It has long bothered dentists when a parent arrives with a child with a sore tooth and says “it’s only a baby tooth so can you take it out”.
Deciduous, or baby teeth, serve several important functions:
- They are necessary to reserve space for the developing second teeth which are underneath.
- They are also needed for a child to develop correct speech.
- And, of course, they are of great assistance in eating and for providing for adequate digestion of food.
The function of reserving space for the follow on of the permanent teeth is most important and much of the need for orthodontics might be avoided if the deciduous teeth were allowed to be naturally lost and not too early.
When a baby tooth is lost naturally it usually appears as if the root has been eaten away.
This is what happens in the normal case, the root of the deciduous tooth resorbs, or dissolves away, as the second tooth manoeuvres into place beneath. The deciduous tooth loosens as its foundation disappears.
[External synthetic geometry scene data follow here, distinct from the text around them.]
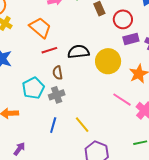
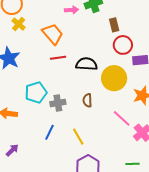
red circle: (123, 19) -> (123, 45), moved
brown semicircle: (58, 73) -> (87, 100), moved

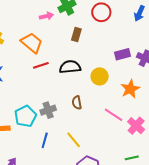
brown rectangle: (114, 25) -> (76, 35), moved, turned 40
red circle: (123, 45) -> (101, 12), moved
yellow circle: (114, 78) -> (100, 76), size x0.7
cyan pentagon: (36, 92) -> (25, 116), moved

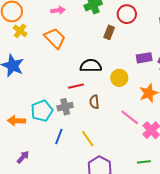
pink arrow: (46, 16) -> (58, 10), moved
brown rectangle: (76, 35) -> (109, 32), moved
red line: (41, 65) -> (76, 86), moved

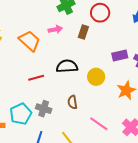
pink arrow: (58, 10) -> (55, 29), moved
red line: (76, 86) -> (36, 78), moved
gray cross: (65, 107) -> (44, 109), turned 35
pink line: (130, 117) -> (99, 124), moved

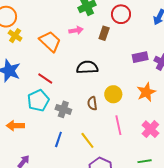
yellow circle: (96, 77) -> (113, 94), moved
red line: (36, 78) -> (45, 78), moved, turned 49
cyan pentagon: (21, 114) -> (38, 101), moved
pink line: (99, 124) -> (118, 125), turned 42

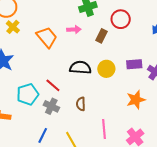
red line: (45, 78) -> (53, 85), moved
yellow circle: (113, 94) -> (106, 69), moved

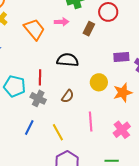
yellow circle: (106, 69) -> (99, 82), moved
red line: (53, 85) -> (40, 77), turned 49
cyan pentagon: (28, 94) -> (15, 86), turned 30
brown semicircle: (81, 104) -> (68, 96), turned -144

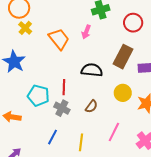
pink arrow: (62, 22) -> (86, 32), turned 112
brown rectangle: (89, 29) -> (123, 57), moved, size x1.6
pink line: (91, 122) -> (114, 132), turned 30
yellow line: (58, 132) -> (81, 142), turned 36

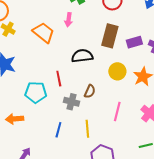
gray cross: (62, 108) -> (71, 102), moved

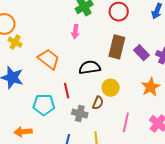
orange trapezoid: (43, 33) -> (49, 59), moved
purple rectangle: (134, 42) -> (142, 53), turned 63
yellow circle: (117, 71) -> (111, 88), moved

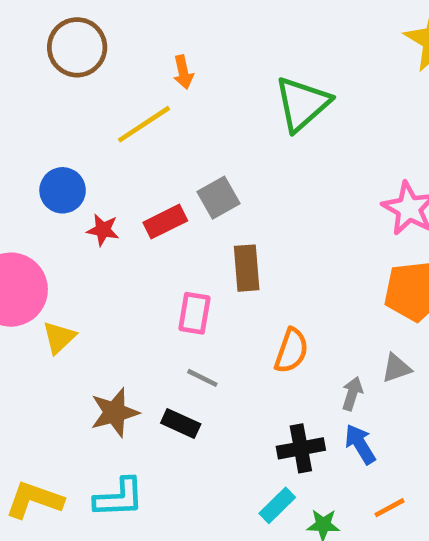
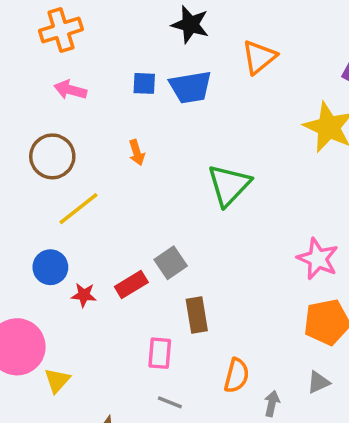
orange arrow: (183, 72) -> (137, 153), moved
yellow line: (144, 124) -> (78, 209), moved
gray arrow: (352, 394) -> (272, 404), moved

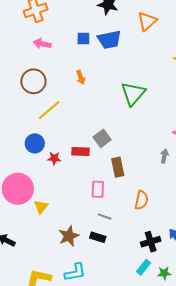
red rectangle: (131, 285) -> (80, 151), turned 36
gray arrow: (272, 404) -> (164, 156), moved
Often, the moment the deciduous tooth is lost the second tooth is there just below the surface ready to take its correct position in the mouth.
The premature loss of a deciduous tooth may cause the teeth either side of that lost tooth to drift into the space provided for the developing permanent tooth underneath.
The result can be crooked teeth or even teeth erupting in strange places such as from the side of the gum or into the roof of the mouth.
Should the deciduous tooth have been lost in the front of the mouth further complications of speech development difficulty may be experienced.
The early loss of the back deciduous teeth can have significant consequences. Although not readily noticeable, this loss can lead to the slow forward movement of the six-year old molars leading to the crowding of the back permanent teeth.
The result is usually prolonged orthodontic treatment invariably in the early teenage years.